La servidumbre de un género
El trabajo de un director de escena en la ópera es difícil: en la zarzuela lo es más. Ocurre que los personajes hablan, y a veces en verso -como en Doña Francisquita-, y que puede ocurrir que espléndidas voces no correspondan a buenos actores y que su impostación les haga perder naturalidad; si es que cabe naturalidad en los clásicos libretos de zarzuela, escritos generalmente para servir al compositor.Quizá no sea una casualidad que esta Enedina Lloris, que aparece como figura nueva y joven, y que no había pisado nunca un escenario, sea capaz de traer una naturalidad de hoy en el verso -aparte de su condición de voz-; una figura, y un denguillo gracioso al hacer el odioso papel de pizpireta, tramposa, traidora y engañosa que entonces -1923- parecía el máximo hallazgo de la femineidad, probablemente porque las muchachitas no tenían otra salida paras las horribles trampas que la autoridad familiar tendía bajo sus pies.
Tan terrible era la situación de los libretistas ante músicos y cantantes, que a veces tenían que servirse, como en esta obra, de un doble: el tenor lírico está siempre apoyado por el cómico para que diga lo que él es incapaz de decir. Todo esto, y el argumento, y los personajes de cartón piedra, no tiene sentido teatral. Pero está la función de servicio, y se cumple.
Al director de escena le pasa igual que a los libretistas.

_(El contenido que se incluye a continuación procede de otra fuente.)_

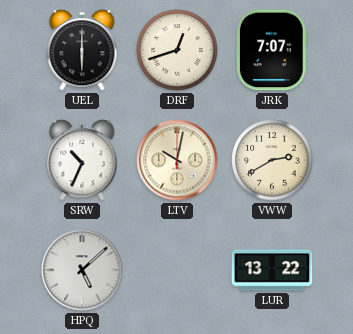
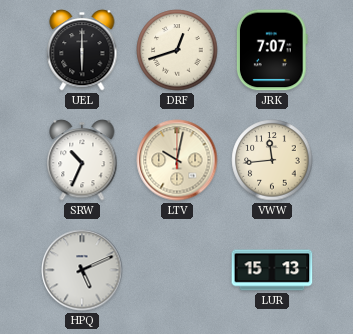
VWW: 2:40 -> 11:44
HPQ: 5:08 -> 5:11
LUR: 13:22 -> 15:13
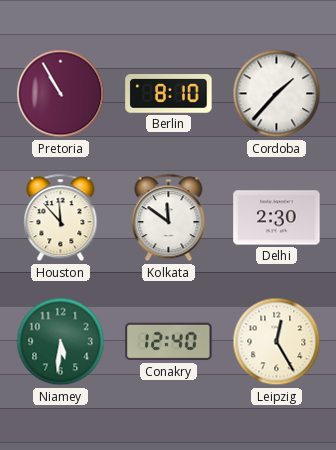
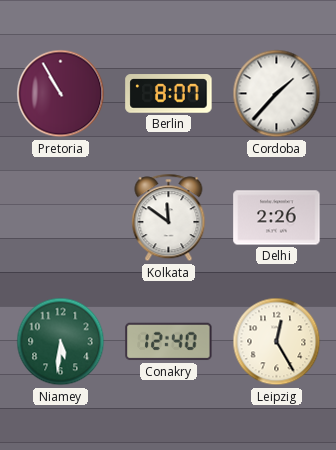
Berlin: 8:10 -> 8:07
Houston: 11:53 -> none
Delhi: 2:30 -> 2:26
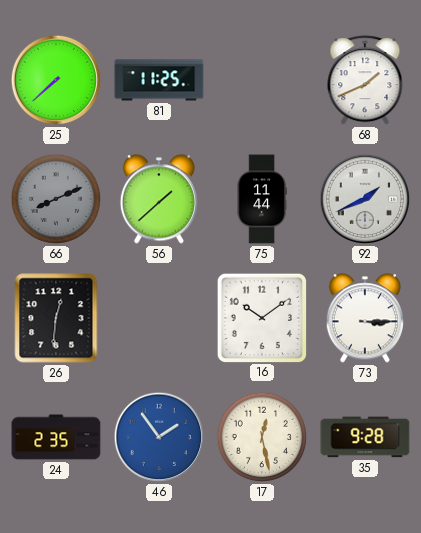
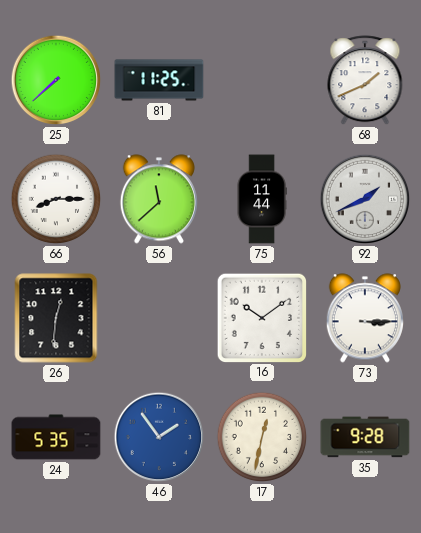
66: 8:11 -> 8:15
66 dial: grey -> white
56: 1:38 -> 11:38
24: 2:35 -> 5:35
17: 12:28 -> 12:32
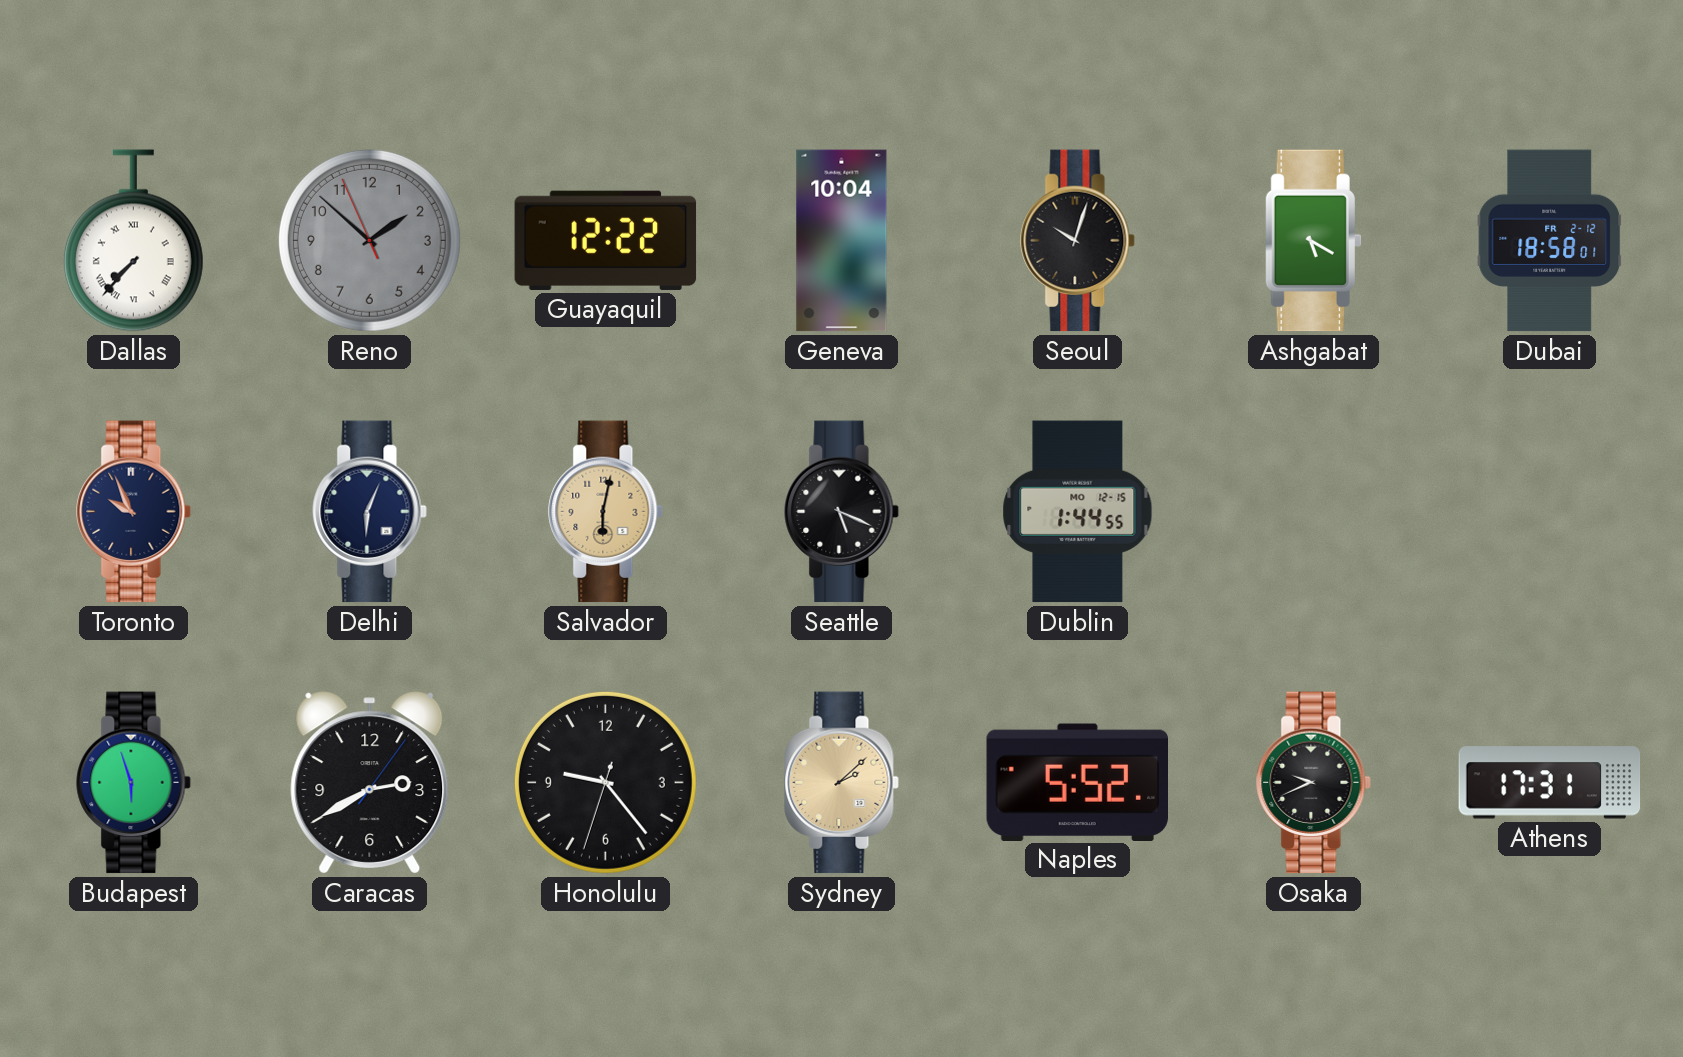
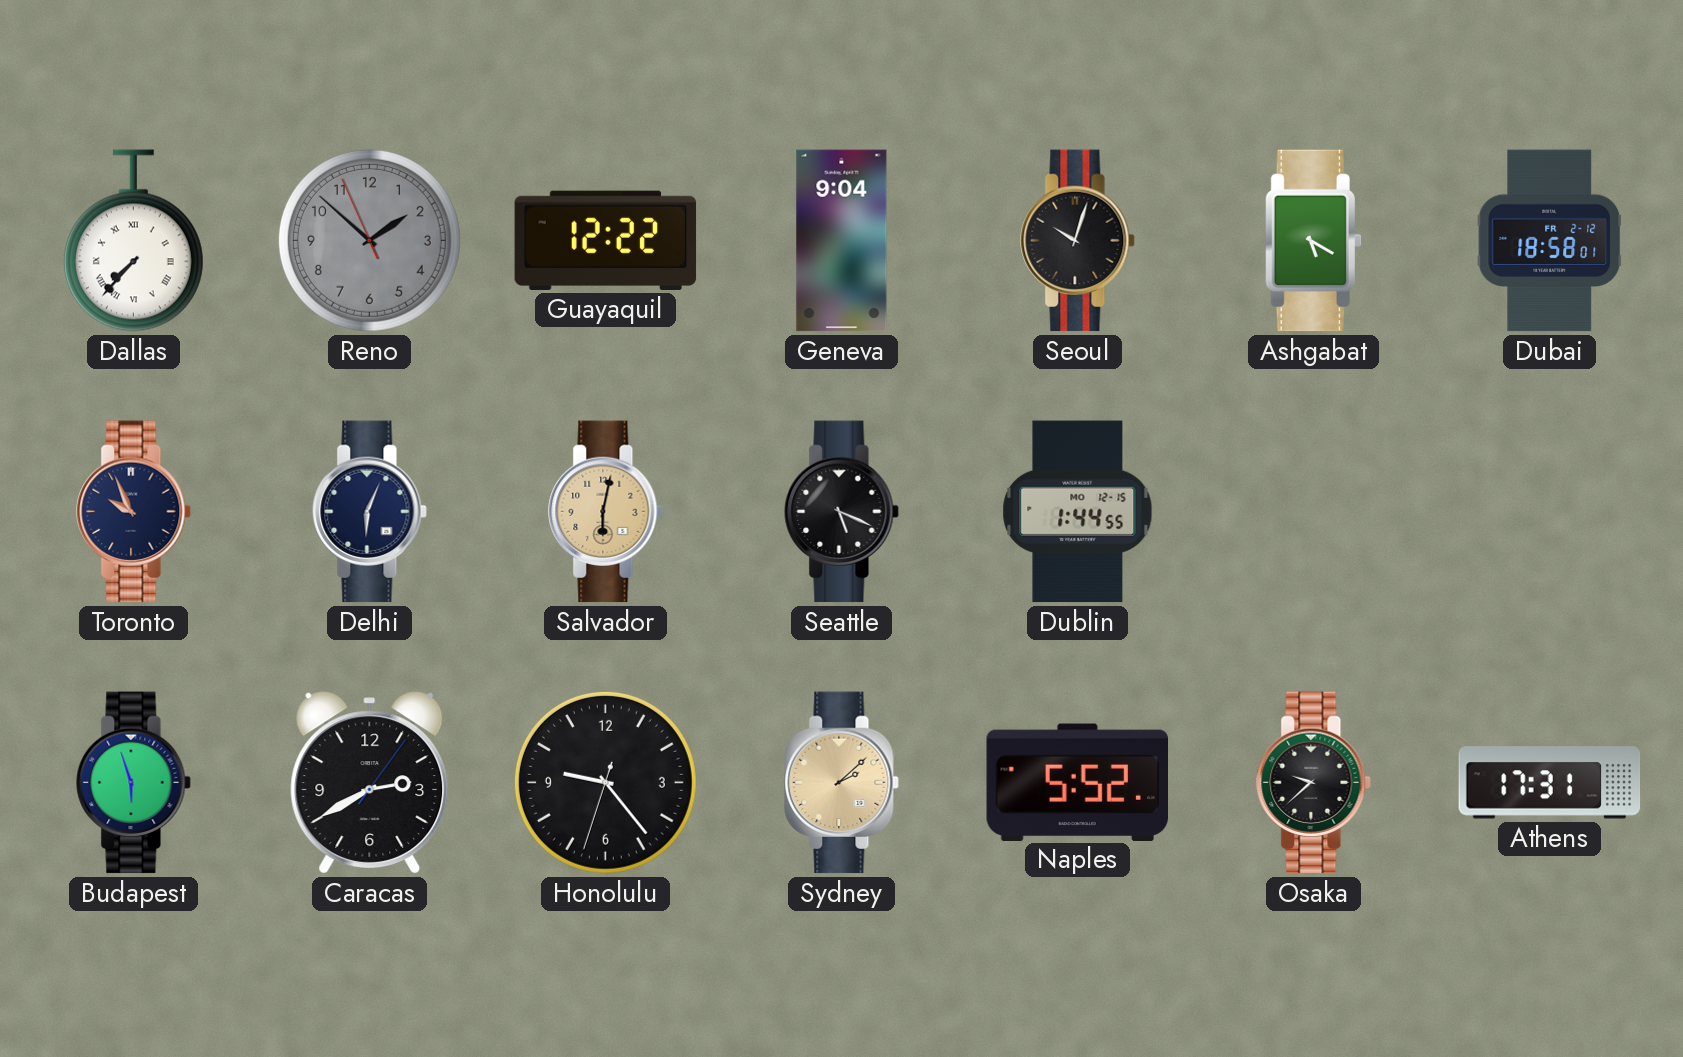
Geneva: 10:04 -> 9:04
Osaka: 9:41 -> 9:38
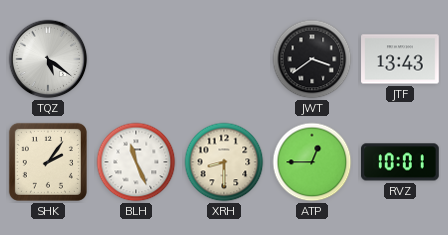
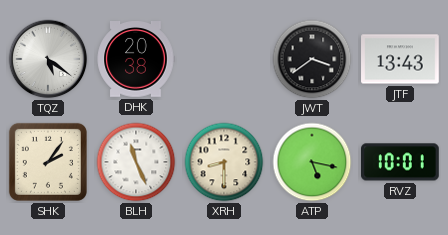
DHK: none -> 20:38
ATP: 12:45 -> 5:17
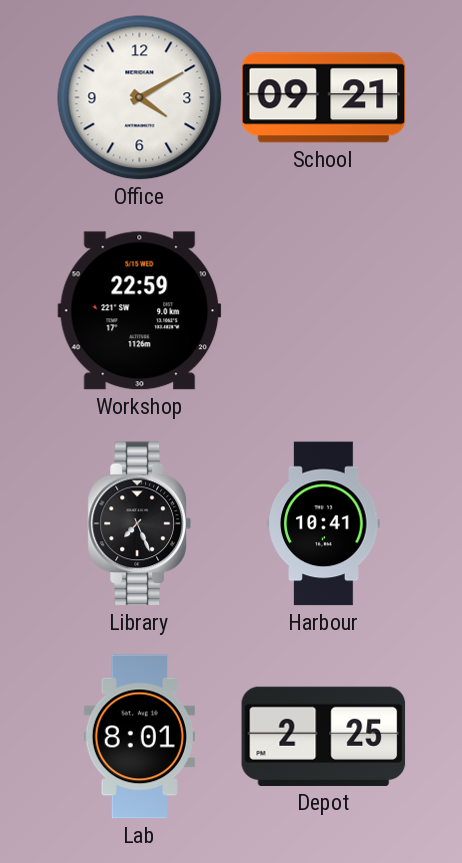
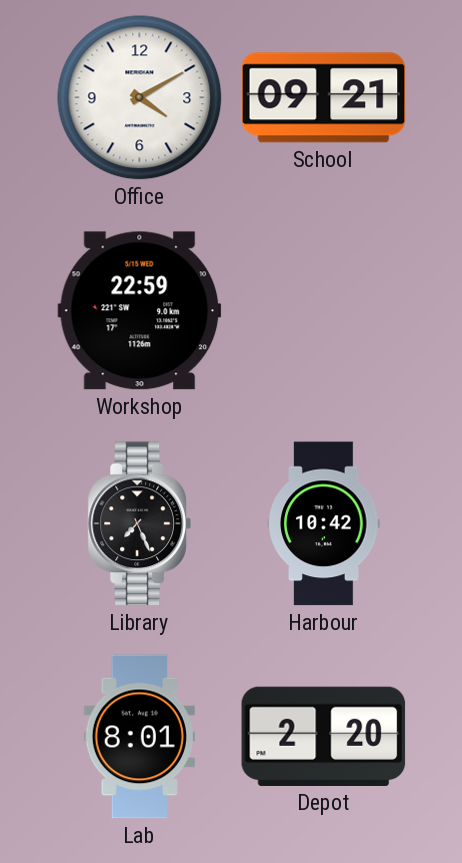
Harbour: 10:41 -> 10:42
Depot: 2:25 -> 2:20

La antigua astucia de José Luis Alonso le sirve para despejar el escenario -un Madrid pálido e insulso trazado por Wolfgang Burmann sin imaginación y a veces con estridencia, como en el telón rojo del último acto- de forma que pueda llenarse con el decorado vivo de los trajes -de Artiñano-, brillante y a veces llamativos, con las máscaras -de Luis Carreño, audaces y bonitas-, con las segundas acciones minúsculas con las que aumentar la teatralidad de lo que no lo tiene; lo demás es dejar sonar libremente y que lleguen las voces a los espectadores.
Se piensa siempre en otra zona para la zarzuela, pero pasa el tiempo y se va haciendo imposible. Se piensa que de verdad sea un teatro musical en el que ninguno de sus dos valores se pierdan, y se potencien el uno al otro. Pero esto no es posible con el repertorio, que va tomando cada vez más un valor de museo, y al que se está acudiendo con una predisposición de ánimo conservadora y tradicional, lo cual es malo si no bloquea las otras salidas que pueda tener la continuación del género. Si es que las tiene aún: probablemente es demasiado tarde.